EXERCISE PROMPT: In your copy, leave out the pictures and reproduce the listing below exactly.

RECORDS SHOWN:
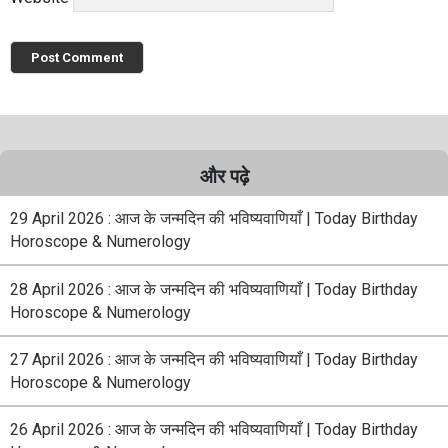
और पढ़े
29 April 2026 : आज के जन्मदिन की भविष्यवाणियाँ | Today Birthday
Horoscope & Numerology
28 April 2026 : आज के जन्मदिन की भविष्यवाणियाँ | Today Birthday
Horoscope & Numerology
27 April 2026 : आज के जन्मदिन की भविष्यवाणियाँ | Today Birthday
Horoscope & Numerology
26 April 2026 : आज के जन्मदिन की भविष्यवाणियाँ | Today Birthday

OUTPUT BELOW:
और पढ़े
29 April 2026 : आज के जन्मदिन की भविष्यवाणियाँ | Today Birthday
Horoscope & Numerology
28 April 2026 : आज के जन्मदिन की भविष्यवाणियाँ | Today Birthday
Horoscope & Numerology
27 April 2026 : आज के जन्मदिन की भविष्यवाणियाँ | Today Birthday
Horoscope & Numerology
26 April 2026 : आज के जन्मदिन की भविष्यवाणियाँ | Today Birthday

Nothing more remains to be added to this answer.